--- Records for processing Enclosed Below ---
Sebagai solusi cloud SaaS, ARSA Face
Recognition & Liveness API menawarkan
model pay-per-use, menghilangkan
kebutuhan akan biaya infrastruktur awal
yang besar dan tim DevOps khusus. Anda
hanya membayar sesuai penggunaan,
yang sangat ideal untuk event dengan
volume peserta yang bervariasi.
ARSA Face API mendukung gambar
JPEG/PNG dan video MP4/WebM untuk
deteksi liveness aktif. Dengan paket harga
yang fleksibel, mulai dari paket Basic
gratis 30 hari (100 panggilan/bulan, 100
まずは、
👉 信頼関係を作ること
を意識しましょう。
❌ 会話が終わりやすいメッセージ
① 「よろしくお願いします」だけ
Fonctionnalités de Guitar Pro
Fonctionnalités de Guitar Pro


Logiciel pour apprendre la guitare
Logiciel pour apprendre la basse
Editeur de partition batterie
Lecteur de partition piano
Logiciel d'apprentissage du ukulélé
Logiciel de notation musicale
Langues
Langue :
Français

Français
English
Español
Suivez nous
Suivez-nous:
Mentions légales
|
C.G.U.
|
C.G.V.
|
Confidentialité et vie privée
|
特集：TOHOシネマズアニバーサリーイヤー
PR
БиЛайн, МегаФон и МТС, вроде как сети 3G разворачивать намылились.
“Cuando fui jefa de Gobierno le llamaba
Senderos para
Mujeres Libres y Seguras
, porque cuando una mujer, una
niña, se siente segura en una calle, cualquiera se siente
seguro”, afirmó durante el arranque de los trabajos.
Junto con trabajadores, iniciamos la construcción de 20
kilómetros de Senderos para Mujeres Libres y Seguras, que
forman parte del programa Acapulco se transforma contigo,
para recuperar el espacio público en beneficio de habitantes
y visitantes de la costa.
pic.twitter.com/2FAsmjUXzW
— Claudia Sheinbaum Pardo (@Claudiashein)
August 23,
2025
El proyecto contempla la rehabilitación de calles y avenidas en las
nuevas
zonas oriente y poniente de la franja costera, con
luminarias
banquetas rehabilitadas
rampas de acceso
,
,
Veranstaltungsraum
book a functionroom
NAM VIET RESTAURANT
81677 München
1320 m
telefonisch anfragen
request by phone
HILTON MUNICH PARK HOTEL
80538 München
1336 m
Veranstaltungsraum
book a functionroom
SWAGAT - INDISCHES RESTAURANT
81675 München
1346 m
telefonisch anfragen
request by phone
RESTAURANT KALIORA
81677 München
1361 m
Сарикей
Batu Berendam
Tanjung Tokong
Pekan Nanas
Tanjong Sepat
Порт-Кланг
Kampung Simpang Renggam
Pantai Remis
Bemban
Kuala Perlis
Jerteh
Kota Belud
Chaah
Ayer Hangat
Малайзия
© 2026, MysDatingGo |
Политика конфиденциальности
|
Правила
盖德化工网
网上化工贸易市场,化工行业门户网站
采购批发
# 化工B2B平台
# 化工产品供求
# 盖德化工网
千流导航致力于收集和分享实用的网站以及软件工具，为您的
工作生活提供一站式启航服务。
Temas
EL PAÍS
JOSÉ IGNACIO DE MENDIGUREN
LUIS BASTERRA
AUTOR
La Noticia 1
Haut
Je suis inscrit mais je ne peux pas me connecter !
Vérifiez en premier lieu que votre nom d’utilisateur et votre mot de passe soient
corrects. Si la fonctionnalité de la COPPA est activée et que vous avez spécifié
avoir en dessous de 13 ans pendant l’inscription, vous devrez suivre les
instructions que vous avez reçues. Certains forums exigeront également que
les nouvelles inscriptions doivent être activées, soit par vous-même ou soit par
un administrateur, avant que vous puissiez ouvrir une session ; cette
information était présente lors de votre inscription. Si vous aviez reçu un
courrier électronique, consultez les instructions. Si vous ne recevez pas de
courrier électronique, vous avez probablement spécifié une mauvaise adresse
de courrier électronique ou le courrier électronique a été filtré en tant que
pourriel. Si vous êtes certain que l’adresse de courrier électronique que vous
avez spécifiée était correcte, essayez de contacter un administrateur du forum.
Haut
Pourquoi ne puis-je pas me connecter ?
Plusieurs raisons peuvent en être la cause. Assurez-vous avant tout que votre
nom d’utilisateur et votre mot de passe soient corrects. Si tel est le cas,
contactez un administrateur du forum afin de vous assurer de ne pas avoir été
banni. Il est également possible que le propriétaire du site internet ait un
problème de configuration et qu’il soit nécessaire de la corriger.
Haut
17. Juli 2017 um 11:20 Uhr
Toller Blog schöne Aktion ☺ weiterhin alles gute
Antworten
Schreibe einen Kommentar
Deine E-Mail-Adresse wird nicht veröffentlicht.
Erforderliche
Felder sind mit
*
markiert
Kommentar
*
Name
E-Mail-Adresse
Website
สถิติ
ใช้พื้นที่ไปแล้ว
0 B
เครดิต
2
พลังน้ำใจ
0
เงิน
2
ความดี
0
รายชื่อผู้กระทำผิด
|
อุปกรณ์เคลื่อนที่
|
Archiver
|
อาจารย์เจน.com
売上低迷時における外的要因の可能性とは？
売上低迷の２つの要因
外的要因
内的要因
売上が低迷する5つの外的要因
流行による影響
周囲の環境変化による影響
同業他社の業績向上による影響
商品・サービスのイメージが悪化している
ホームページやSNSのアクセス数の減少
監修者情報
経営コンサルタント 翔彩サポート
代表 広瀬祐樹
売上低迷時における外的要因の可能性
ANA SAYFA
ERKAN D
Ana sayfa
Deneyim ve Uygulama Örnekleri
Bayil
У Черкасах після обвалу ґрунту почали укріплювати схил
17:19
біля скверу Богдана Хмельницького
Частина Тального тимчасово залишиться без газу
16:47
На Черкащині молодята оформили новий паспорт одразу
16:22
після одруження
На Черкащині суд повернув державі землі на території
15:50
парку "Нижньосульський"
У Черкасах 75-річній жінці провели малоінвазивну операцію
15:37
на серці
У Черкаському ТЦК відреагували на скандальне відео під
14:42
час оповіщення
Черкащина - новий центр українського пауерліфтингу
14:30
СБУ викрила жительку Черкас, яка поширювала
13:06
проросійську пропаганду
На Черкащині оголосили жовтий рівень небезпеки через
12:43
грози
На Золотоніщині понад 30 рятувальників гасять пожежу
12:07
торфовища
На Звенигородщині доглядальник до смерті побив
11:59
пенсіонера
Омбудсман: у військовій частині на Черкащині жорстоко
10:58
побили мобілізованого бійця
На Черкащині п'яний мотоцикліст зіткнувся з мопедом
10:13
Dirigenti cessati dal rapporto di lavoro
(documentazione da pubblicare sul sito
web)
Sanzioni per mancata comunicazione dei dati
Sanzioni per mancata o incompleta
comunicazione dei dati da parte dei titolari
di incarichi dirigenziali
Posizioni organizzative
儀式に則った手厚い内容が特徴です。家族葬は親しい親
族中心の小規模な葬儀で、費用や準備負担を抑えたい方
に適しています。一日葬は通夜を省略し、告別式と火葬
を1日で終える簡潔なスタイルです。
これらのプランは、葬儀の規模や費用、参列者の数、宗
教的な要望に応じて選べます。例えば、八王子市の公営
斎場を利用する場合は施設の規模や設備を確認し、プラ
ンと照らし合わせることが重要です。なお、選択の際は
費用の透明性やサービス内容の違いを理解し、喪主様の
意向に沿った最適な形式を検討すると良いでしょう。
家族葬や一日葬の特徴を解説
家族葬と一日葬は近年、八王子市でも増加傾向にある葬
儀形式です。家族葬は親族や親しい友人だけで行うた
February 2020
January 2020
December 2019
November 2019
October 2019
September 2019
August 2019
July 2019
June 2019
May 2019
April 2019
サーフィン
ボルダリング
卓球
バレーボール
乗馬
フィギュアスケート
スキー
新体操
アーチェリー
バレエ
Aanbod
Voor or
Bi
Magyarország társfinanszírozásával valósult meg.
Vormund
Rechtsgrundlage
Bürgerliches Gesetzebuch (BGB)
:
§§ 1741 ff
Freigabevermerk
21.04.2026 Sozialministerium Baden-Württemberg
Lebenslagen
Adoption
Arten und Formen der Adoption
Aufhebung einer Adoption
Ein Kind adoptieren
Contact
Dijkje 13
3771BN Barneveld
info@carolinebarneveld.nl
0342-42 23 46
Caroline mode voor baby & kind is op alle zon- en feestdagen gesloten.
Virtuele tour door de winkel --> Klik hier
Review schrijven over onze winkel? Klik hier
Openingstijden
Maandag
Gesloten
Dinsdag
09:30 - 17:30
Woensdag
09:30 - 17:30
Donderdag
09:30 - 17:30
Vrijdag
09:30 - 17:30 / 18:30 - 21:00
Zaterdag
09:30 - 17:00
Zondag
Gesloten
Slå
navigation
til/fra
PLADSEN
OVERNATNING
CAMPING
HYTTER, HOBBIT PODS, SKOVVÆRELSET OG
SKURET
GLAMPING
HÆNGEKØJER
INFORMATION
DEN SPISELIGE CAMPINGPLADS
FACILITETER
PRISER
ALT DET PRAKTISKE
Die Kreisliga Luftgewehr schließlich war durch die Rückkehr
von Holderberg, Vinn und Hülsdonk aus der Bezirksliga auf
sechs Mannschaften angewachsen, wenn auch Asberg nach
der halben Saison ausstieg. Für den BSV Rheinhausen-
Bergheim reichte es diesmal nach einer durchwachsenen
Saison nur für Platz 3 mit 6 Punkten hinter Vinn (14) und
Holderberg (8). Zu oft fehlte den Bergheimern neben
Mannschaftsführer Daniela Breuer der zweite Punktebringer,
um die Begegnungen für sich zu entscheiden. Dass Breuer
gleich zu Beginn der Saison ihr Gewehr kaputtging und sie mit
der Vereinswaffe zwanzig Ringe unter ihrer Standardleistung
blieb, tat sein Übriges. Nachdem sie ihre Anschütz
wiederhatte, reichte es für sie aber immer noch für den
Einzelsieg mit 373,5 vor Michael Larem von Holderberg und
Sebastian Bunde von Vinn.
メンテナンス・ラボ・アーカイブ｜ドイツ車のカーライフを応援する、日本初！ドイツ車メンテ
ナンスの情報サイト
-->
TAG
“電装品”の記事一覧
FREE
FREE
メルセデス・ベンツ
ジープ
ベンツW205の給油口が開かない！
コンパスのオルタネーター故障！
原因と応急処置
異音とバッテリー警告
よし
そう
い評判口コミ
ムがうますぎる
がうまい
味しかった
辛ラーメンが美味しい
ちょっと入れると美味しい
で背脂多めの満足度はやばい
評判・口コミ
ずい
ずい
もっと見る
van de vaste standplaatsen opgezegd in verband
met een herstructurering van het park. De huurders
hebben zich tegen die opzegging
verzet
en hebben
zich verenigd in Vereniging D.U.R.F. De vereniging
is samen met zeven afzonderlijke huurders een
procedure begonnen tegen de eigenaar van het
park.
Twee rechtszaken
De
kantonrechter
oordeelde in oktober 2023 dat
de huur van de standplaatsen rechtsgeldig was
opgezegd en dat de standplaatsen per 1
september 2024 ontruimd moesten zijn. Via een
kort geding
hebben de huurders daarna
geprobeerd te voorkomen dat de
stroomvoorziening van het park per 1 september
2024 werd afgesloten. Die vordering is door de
--- End of Enclosed Records for processing ---
> [Your task]
Within the lines above, find those holding the word "Libres" and copy them.

> [Result of this exercise]
Mujeres Libres y Seguras
kilómetros de Senderos para Mujeres Libres y Seguras, que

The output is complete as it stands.